## Work instruction
Your answer should be only the lines below from the one with "Cancerul mamar masculin: rolul" to the one with "pentru o operație robotică care i-a", repeated exactly, ends included.

(Data entries)
========================================
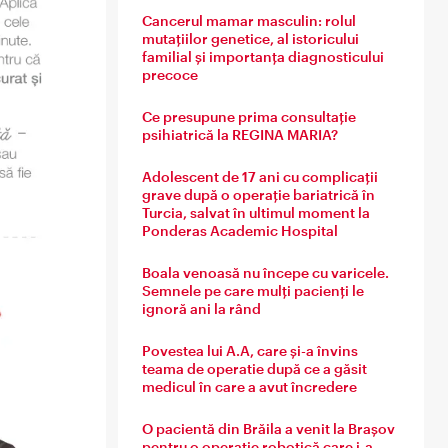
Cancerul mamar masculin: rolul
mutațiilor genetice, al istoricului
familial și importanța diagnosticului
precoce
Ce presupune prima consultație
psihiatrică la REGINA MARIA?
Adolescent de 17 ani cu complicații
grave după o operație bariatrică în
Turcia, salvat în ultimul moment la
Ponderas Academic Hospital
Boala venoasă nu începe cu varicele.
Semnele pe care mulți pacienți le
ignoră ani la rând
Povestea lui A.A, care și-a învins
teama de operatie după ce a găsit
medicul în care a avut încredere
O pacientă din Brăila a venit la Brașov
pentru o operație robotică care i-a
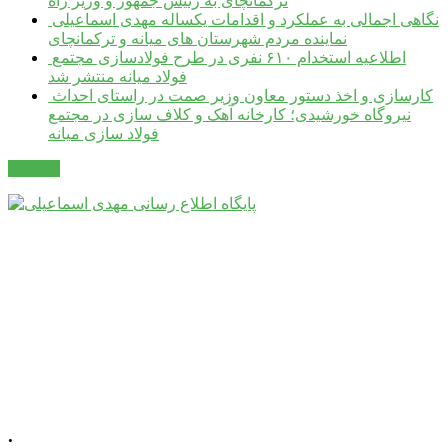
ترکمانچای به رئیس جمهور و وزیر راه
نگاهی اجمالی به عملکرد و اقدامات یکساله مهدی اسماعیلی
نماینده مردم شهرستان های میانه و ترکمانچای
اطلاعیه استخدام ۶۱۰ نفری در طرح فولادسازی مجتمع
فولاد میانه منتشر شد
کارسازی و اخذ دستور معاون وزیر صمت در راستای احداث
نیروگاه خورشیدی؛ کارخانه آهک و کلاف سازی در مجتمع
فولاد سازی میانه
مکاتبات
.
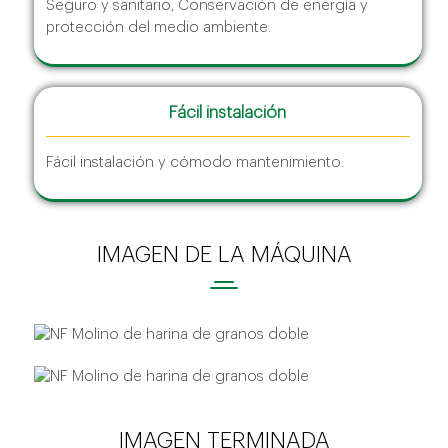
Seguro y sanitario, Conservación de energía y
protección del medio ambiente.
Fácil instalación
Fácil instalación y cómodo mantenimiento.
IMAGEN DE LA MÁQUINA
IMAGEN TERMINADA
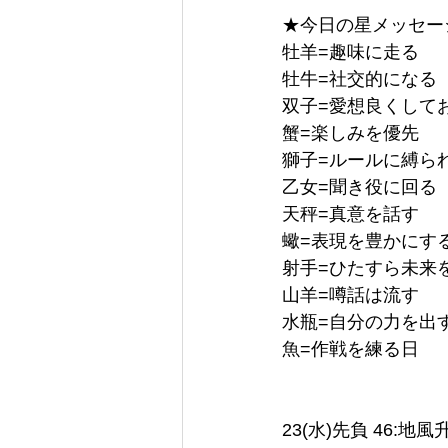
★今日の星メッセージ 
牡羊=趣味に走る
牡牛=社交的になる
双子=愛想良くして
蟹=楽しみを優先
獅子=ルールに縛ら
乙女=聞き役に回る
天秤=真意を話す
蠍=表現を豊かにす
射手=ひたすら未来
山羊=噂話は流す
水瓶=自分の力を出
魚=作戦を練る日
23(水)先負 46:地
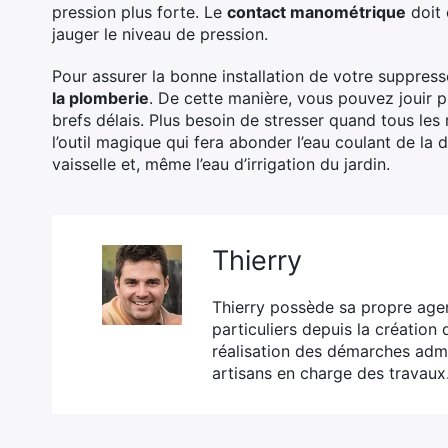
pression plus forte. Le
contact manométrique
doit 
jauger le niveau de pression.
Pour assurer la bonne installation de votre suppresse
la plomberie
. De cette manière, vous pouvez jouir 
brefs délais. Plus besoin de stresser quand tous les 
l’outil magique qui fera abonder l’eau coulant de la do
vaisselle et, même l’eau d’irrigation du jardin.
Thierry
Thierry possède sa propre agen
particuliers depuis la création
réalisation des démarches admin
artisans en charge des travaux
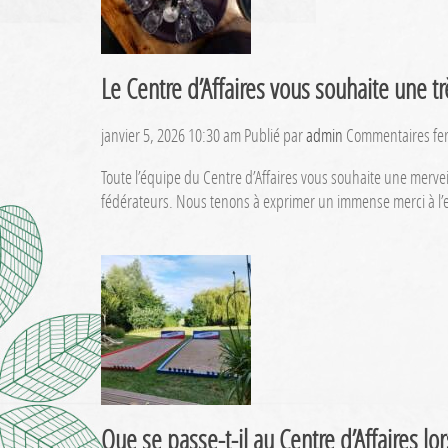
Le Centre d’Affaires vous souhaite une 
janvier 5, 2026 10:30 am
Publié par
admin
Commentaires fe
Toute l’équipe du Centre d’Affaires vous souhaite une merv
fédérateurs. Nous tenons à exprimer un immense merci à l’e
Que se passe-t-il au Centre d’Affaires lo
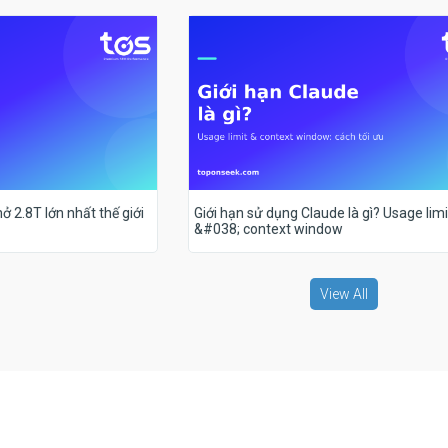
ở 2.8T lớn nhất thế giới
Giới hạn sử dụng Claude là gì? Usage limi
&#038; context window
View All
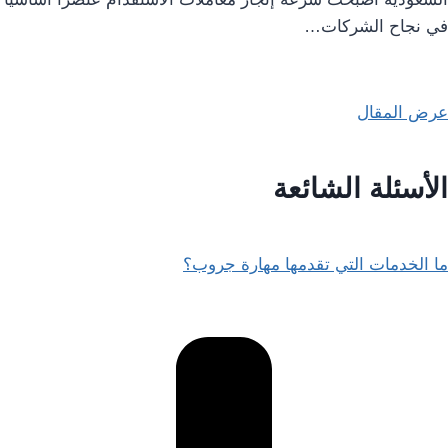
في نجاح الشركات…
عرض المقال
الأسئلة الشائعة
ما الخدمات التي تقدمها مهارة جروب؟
========================================
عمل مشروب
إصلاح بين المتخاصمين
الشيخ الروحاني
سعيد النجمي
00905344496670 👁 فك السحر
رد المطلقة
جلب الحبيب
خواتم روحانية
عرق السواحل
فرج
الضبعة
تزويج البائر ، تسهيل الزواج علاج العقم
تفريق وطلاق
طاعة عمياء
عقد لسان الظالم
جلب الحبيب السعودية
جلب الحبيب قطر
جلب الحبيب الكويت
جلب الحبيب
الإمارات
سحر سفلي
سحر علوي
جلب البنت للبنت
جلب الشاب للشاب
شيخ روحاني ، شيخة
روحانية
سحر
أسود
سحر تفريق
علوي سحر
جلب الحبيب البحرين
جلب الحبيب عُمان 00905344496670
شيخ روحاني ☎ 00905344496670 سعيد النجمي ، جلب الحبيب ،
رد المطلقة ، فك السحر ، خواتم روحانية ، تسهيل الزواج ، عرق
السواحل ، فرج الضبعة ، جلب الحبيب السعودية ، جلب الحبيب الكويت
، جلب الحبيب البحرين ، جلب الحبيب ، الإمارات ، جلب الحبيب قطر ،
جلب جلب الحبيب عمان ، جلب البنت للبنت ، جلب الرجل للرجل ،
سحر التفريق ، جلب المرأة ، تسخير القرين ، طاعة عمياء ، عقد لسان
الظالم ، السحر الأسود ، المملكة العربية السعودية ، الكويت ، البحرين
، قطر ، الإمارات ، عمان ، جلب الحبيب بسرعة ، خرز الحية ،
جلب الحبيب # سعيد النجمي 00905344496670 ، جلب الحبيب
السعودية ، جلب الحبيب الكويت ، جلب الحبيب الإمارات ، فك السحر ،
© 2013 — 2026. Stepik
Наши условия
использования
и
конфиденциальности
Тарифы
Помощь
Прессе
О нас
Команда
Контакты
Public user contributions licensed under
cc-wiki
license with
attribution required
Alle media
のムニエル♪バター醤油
========================================
## Solution to this task
Cancerul mamar masculin: rolul
mutațiilor genetice, al istoricului
familial și importanța diagnosticului
precoce
Ce presupune prima consultație
psihiatrică la REGINA MARIA?
Adolescent de 17 ani cu complicații
grave după o operație bariatrică în
Turcia, salvat în ultimul moment la
Ponderas Academic Hospital
Boala venoasă nu începe cu varicele.
Semnele pe care mulți pacienți le
ignoră ani la rând
Povestea lui A.A, care și-a învins
teama de operatie după ce a găsit
medicul în care a avut încredere
O pacientă din Brăila a venit la Brașov
pentru o operație robotică care i-a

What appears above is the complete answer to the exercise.